Clarification on wildcard falls into glue records
Sam Wilson
Sam.Wilson at ed.ac.uk
Tue May 15 14:23:48 UTC 2012
In article <mailman.797.1337090936.63724.bind-users at lists.isc.org>,
Alexander Gurvitz <alex at net-me.net> wrote:
> You should NOT get A records. Wildcard works only for hostnames
> that have NO records of ANY type.
Excuse me while I delirk, but this is interesting. Is a name on the RHS
of an RR regarded as existing enough to prevent wildcard lookup? In
this I would have expected the NS lookup to be followed by an A lookup
for abc.a.example.com which would match the wildcard, assuming no other
records match that name on the LHS.
Sam
> >From wikipedia:
> To quote RFC 1912, "A common mistake is thinking that a wildcard
> MX for a zone will apply to all hosts in the zone. A wildcard MX will
> apply only to names in the zone which aren't listed in the DNS at all.

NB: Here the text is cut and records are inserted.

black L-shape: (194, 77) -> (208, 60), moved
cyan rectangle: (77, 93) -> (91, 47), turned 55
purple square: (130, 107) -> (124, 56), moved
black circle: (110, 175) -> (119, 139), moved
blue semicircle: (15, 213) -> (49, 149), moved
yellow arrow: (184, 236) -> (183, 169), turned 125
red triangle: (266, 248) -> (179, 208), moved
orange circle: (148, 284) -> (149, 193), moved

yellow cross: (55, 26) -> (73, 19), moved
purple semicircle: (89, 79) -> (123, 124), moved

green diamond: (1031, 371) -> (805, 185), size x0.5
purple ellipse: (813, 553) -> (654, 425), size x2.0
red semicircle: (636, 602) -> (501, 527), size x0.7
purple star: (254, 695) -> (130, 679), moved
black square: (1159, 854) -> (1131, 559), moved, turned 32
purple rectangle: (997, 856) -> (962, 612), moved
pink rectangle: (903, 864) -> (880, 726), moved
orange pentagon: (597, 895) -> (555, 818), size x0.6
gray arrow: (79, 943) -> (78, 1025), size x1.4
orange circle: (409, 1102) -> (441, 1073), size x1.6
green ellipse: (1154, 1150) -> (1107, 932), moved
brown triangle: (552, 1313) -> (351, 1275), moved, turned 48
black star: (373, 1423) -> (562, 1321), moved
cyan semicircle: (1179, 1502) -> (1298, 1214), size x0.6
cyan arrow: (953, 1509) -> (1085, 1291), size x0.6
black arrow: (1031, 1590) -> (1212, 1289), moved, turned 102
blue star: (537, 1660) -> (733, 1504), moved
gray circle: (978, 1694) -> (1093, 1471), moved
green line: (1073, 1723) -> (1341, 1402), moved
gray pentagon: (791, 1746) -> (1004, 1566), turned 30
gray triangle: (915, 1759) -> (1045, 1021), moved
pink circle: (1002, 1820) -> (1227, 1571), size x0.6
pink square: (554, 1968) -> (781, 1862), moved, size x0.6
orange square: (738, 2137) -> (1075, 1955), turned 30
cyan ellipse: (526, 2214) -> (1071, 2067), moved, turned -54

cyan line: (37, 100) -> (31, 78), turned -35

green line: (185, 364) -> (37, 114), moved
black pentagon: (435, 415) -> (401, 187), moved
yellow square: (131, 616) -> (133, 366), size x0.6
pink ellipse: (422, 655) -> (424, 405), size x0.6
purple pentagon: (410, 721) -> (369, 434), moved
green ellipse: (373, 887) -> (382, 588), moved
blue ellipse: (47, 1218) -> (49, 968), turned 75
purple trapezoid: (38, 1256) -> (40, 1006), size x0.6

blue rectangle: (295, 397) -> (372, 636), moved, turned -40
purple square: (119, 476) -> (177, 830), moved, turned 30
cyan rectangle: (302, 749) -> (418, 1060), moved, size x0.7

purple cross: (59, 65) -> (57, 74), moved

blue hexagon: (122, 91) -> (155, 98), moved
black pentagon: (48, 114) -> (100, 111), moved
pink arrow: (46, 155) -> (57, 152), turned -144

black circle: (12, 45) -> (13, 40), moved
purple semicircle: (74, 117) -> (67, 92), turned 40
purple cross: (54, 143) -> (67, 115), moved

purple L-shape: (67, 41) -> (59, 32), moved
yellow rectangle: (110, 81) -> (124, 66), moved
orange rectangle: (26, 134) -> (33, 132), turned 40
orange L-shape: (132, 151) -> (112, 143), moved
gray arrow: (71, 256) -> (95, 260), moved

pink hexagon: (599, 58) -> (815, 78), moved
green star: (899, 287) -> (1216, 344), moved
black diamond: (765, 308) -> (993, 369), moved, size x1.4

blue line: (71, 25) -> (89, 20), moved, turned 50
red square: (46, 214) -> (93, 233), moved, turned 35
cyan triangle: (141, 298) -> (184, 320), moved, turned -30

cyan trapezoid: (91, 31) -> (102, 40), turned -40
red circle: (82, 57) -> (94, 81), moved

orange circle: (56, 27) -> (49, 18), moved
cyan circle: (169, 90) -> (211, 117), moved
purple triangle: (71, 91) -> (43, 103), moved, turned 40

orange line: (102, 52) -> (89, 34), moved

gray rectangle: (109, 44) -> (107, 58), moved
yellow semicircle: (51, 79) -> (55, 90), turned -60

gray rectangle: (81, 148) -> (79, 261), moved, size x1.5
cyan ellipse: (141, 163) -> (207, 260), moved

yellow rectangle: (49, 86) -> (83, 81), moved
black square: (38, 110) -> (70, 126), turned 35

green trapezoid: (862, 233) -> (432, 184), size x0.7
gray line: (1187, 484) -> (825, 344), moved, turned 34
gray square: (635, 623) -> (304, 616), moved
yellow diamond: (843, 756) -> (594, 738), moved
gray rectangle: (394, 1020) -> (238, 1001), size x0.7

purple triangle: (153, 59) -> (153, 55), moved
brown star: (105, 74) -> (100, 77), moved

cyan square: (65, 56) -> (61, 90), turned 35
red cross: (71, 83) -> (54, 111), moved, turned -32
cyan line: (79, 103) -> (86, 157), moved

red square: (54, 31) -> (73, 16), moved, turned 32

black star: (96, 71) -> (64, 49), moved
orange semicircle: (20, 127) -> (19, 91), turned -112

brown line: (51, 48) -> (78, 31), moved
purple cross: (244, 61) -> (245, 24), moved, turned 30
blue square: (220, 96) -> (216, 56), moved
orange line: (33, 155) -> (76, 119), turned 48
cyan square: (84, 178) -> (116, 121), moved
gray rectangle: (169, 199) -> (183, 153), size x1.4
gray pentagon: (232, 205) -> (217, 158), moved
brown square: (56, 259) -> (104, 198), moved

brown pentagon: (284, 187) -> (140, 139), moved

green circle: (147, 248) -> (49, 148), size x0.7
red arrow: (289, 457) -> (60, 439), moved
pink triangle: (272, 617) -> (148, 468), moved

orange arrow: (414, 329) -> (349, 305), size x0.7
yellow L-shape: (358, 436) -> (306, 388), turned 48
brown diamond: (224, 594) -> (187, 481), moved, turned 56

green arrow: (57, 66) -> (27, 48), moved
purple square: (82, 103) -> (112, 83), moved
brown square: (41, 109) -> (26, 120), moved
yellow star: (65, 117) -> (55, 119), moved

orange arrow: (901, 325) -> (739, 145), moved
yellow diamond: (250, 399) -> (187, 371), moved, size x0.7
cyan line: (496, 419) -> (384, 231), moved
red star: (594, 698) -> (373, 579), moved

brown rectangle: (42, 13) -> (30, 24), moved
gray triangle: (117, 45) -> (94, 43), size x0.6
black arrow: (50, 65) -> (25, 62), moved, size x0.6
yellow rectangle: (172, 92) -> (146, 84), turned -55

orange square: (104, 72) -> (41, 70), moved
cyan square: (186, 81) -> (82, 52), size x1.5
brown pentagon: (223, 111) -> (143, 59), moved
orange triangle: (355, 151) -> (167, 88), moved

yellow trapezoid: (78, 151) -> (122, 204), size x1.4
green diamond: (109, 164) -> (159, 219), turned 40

> " That is, if there is a wild card MX for *.example.com, and an
> A record (but no MX record) for www.example.com, the correct
> response (as per RFC 1034) to an MX request for www.example.com
> is "no error, but no data"; this is in contrast to the possibly expected
> response of the MX record attached to *.example.com.
>
> Regards,
> Alexander,
> net-me.net
>
> On Tue, May 15, 2012 at 9:34 AM, rams <bramesh80 at gmail.com> wrote:
> > Hi,
> > I have NS record points a record [A/AAAA] which is falls into wildcard . But
> > when I query for NS record against bind, we are not getting these records as
> > glue records.
> >
> > ex:
> > *.a.example.com A 1.1.1.1
> > example.com. NS abc.a.example.com.
> >
> > Querying example.com with any or ns.
> > don't we get glue records for this scenario? please confirm.